Much like your coffee pot, most modern thermostats are programmable. You can set the thermostat to automatically turn the temperature up or down at certain times. Set the AC to turn off each day as you leave for work and back on right before you get home. Set the heat to turn down and night when you’re sleeping and back up in the morning.
Programmable thermostats are appealing for the potential energy savings. According to Consumer Reports, programmable thermostats can trim up to $180 per year from your heating and cooling bills. However, the actual energy savings have been a subject of some controversy in recent years (more on that later).
There are two types of programmable thermostats: weekday/weekend models and seven-day models. Weekday/weekend thermostats offer two settings - one for weekdays and one for weekends. Seven-day models allow you to set a different schedule every day of the week.
Programmable thermostats are available with a wide variety of advanced features, but features vary from one model to the next. Some are wireless, and some have touch screens. The most advanced models are web-enabled, which allows you to program them remotely, and some are even solar powered.
Other popular features include:
- An adjustable cycle that prevents the furnace from constantly kicking on and off, which leads to higher energy bills.
- Auto changeover switches that automatically switch from heating to cooling when the days are warm but the nights are cold.
- A filter-change reminder that alerts you when it’s time to change the furnace or air conditioning filter.
- Hold or vacation features that allow you to keep the temperature at an energy-saving level for an extended period of time while you’re away.
- A memory-save feature that saves your energy-efficient settings in the event of a power outage.
Basic programmable thermostats with weekday/weekend settings cost about $20 to $60, not including installation. These models have very few extra features, and they tend to work only with single-stage furnaces or low-voltage heating and cooling systems.
Seven-day programmable thermostats for multi-stage furnaces or higher voltage systems start at about $60 to $100, while wireless programmable thermostats start at about $100. Wireless thermostats with features like web integration and touch screens can cost $200 to $500.
Installation costs vary based on the type of thermostat, the time required and your geographic location, but in most areas you won’t pay more than $100 or $150.
There has been some controversy surrounding programmable thermostats and the amount of energy they save. Some models are difficult to use, which can cause homeowners to accidentally spend more on energy, not less. For this reason, Energy Star no longer certifies programmable thermostats.
But that doesn’t mean you shouldn’t purchase a programmable thermostat. It means you should do significant research before buying one to find a model that is easy to use.
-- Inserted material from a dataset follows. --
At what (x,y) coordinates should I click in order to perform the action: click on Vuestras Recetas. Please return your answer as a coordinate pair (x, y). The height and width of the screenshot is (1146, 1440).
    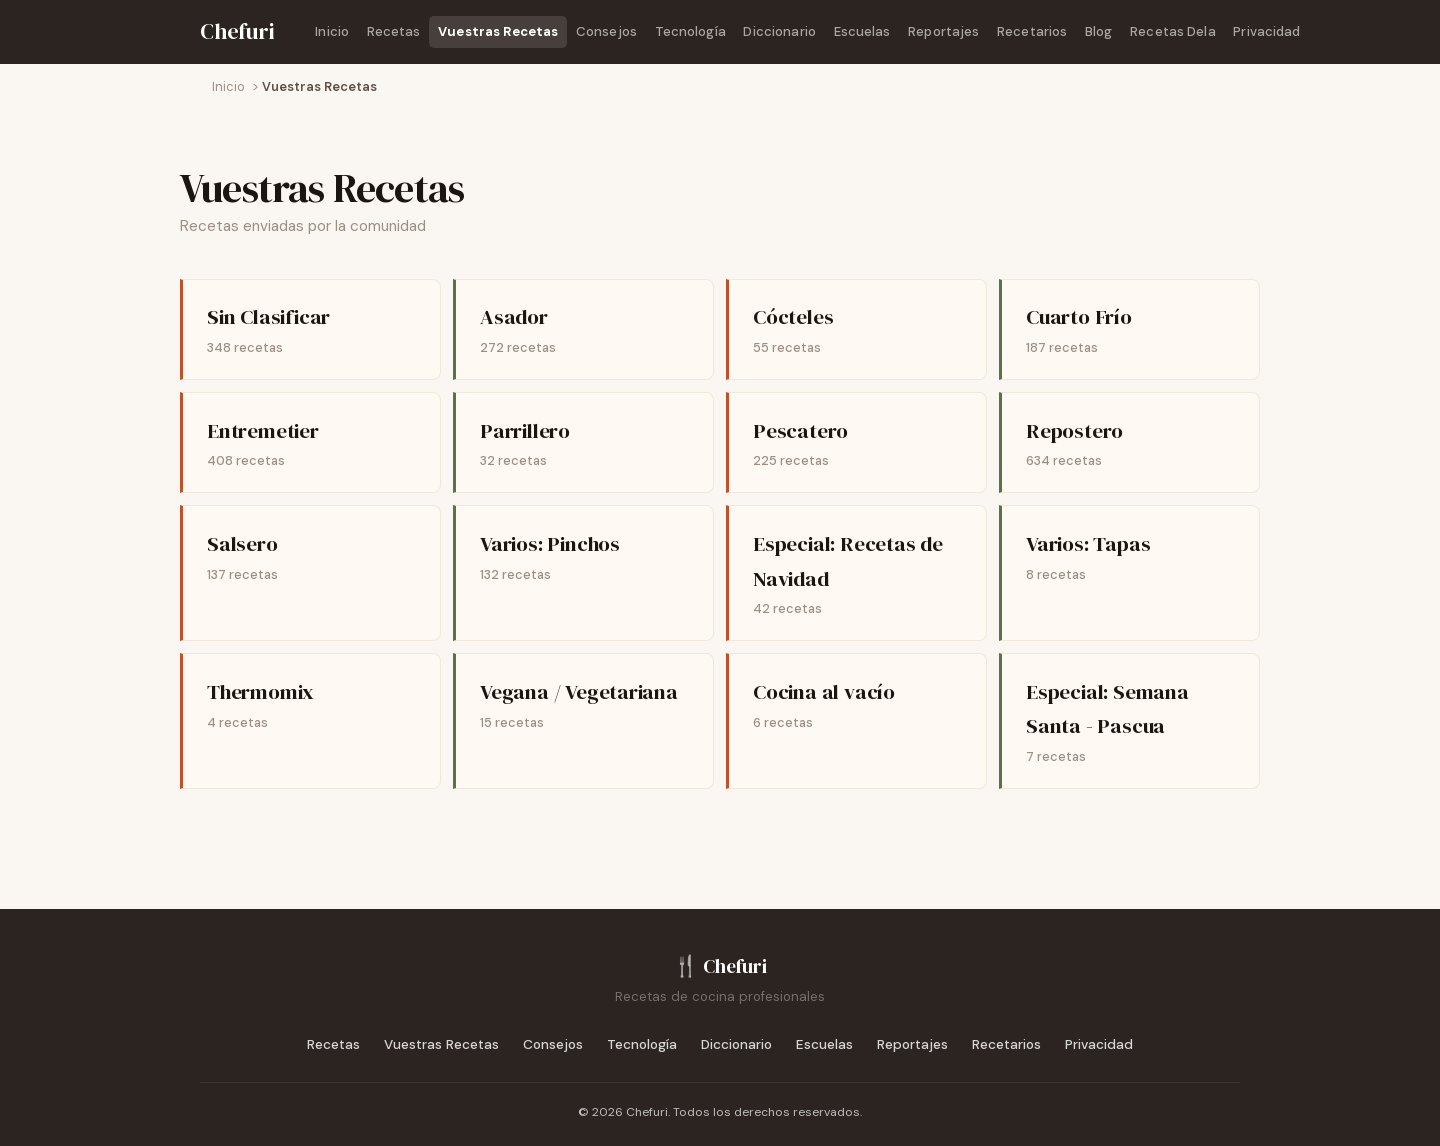     Looking at the image, I should click on (498, 31).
Features like touchscreen displays tend to make programmable thermostats more user-friendly, although those features also add to the cost.
Read consumer reviews before purchasing a programmable thermostat to find out which thermostats are easiest to use. In Consumer Reports tests, some models proved very easy to use, while others were difficult. Generally, however, programmable thermostats are becoming easier to use as the technology improves.